Chopin lleva a Polonia en el corazón. Por eso cuando se siente morir en París a sus 39 años, enfermo de tuberculosis, le pide a su hermana Ludwika que su corazón sea enterrado en Polonia. Pero Polonia no existe. Se la han repartido sus ávidos vecinos: Austria, Prusia y Rusia.
A su muerte, el doctor Jean Cruveilhier extrae el corazón al cadáver y, para conservarle, le mete en un frasco lleno de coñac. Ludwika es la encargada de llevarle clandestinamente a Varsovia, en poder de los rusos, y depositarle en la iglesia de la Santa Cruz.

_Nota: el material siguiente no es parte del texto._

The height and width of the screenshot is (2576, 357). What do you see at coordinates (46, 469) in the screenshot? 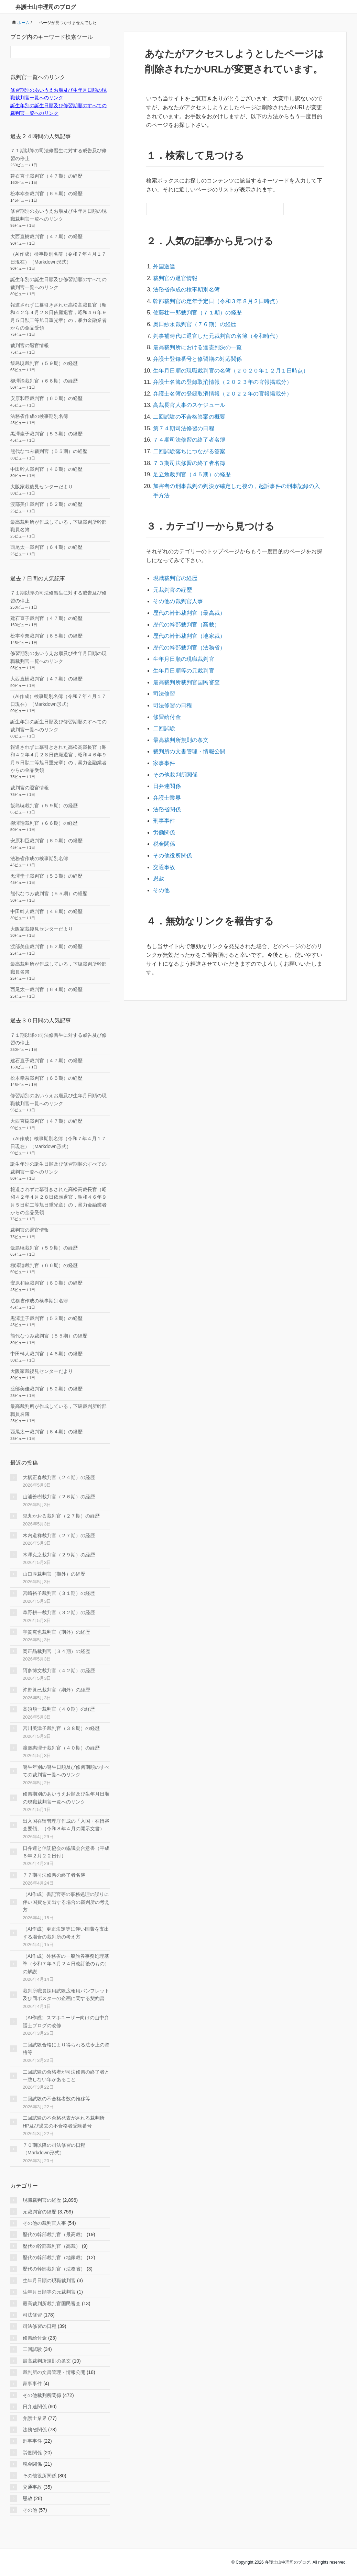
I see `中田幹人裁判官（４６期）の経歴` at bounding box center [46, 469].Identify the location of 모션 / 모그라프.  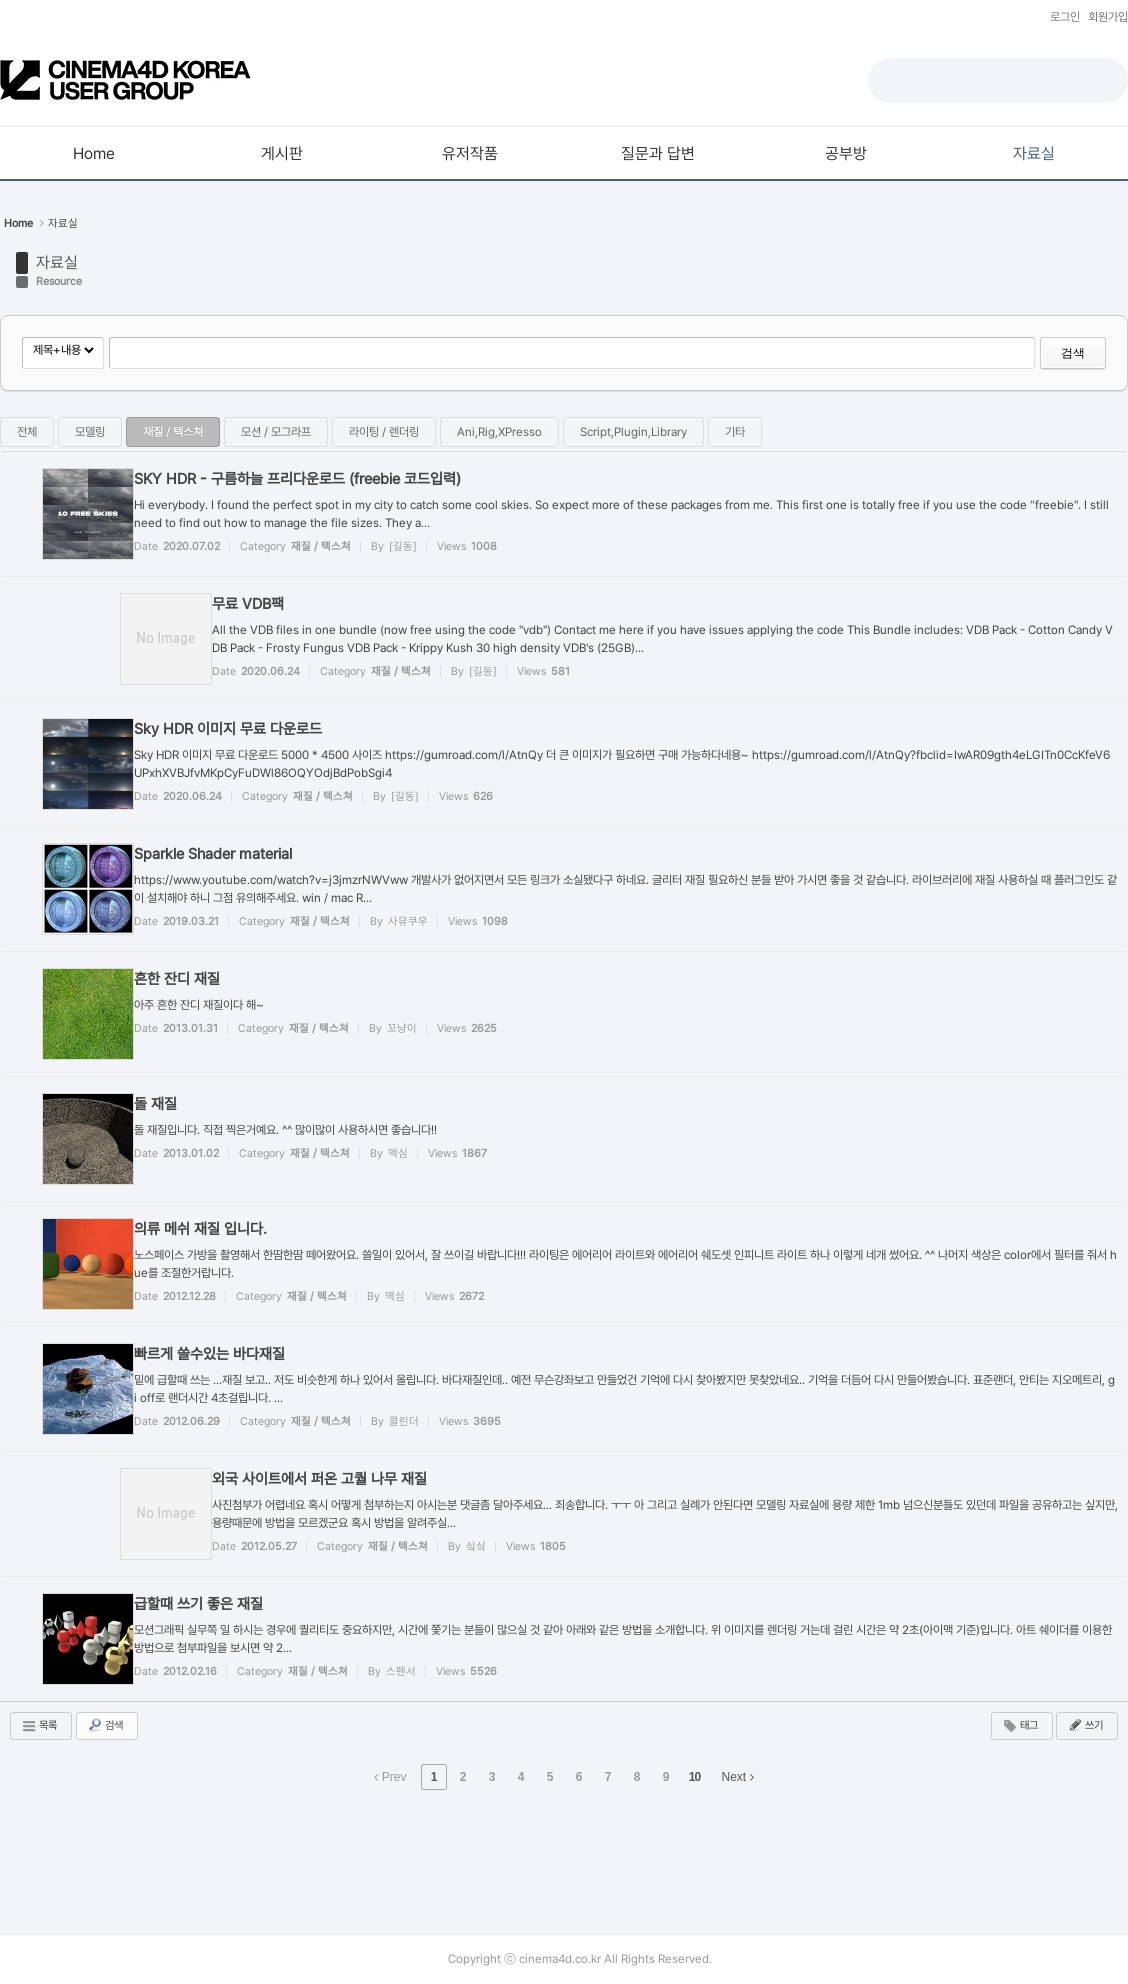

Allí permanece como una reliquia hasta el Levantamiento de Varsovia contra los nazis en 1944. Es el propio general de las SS que ordena el bombardeo de la ciudad, amante de la música de Chopin, el que retira el frasco de la iglesia para evitar su destrucción.
El tarro con el corazón de Chopin pasa entonces de mano en mano hasta acabar en las del cardenal polaco. No vuelve a ser depositado en su devastada iglesia hasta octubre de 1945, tras la caída de los nazis y en medio de la celebración patriótica, pues es el principal símbolo del nacionalismo polaco.
Pero tras el proceloso peregrinaje del frasco surge una terrible duda: ¿el corazón que encierra sigue siendo verdaderamente el de Chopin?
Algunas autoridades proponen un análisis de ADN; otras, y la familia, se niegan rotundamente. ¿Quién quiere correr el riesgo de descubrir que el corazón que veneran no es el de Chopin, el hijo más sublime de Polonia, el artista más excelso que Polonia ha legado a la Humanidad?
Aunque no lo fuera, no importaría. El corazón de Chopin sigue latiendo en el corazón de todos y cada uno de los polacos, y en el corazón de todos y cada uno de los melómanos.